Reminds me of the company that creates dolls how you design them:
[https://www.childsown.com/](https://www.childsown.com/)

------
logfromblammo
I thought it was interesting how many of the wrong designs were similar to the
lead image, with one central triangle and all other elements sprouting from
it. It's tantalizingly close to the "standard" design, yet still incorrect.

I wonder how many of those people would _insist_ that their sketch is correct,
even when confronted with the evidence of an actual bicycle for comparison...

------
chatmasta
This is like what happens when you ask the client what they want the website
to look like.

------
C4stor
If I sum up : a guy "pesters" (good way to make sure people do a bad job !) a
lot of people to draw a bike, selects the 50 most flawed drawings, and HN
commenters conclude "people are bad at drawing bikes"?

The experimental process is flawed on so many levels I'm amazed anyone is
jumping to a conclusion besides "That's some funny looking bikes here!".
Something the author reckons by refraining to conclude anything himself.

------
bunderbunder
I like this. Even if they wouldn't work, some of the designs are really
beautiful when translated into 3D models.

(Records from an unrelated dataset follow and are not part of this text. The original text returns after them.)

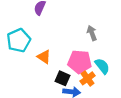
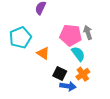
pink pentagon: (80, 62) -> (71, 35), moved
cyan semicircle: (102, 66) -> (78, 54), moved

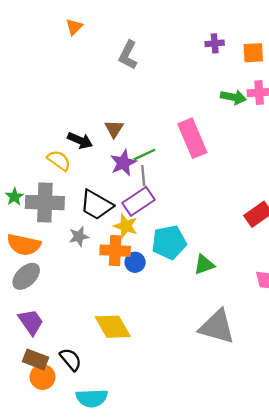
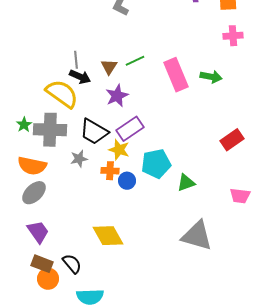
green arrow: (233, 97) -> (211, 77), moved
green line: (144, 155) -> (135, 61), moved
yellow semicircle: (59, 160) -> (62, 94), size x1.6
gray line: (143, 176) -> (76, 60), moved
orange cross: (115, 251) -> (110, 171), size x0.7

It also sort of reminds me a bit of a minor collection I've been making of
children's book illustrations of kites, which started out of a morbid
fascination with how, despite how very simple an object a basic diamond kite
is, very few of them get all the details right.

------
bena
I had to go look up pictures of actual bikes to confirm what (I think) is
wrong with the lead picture.

I also wonder how I would have done in the blind.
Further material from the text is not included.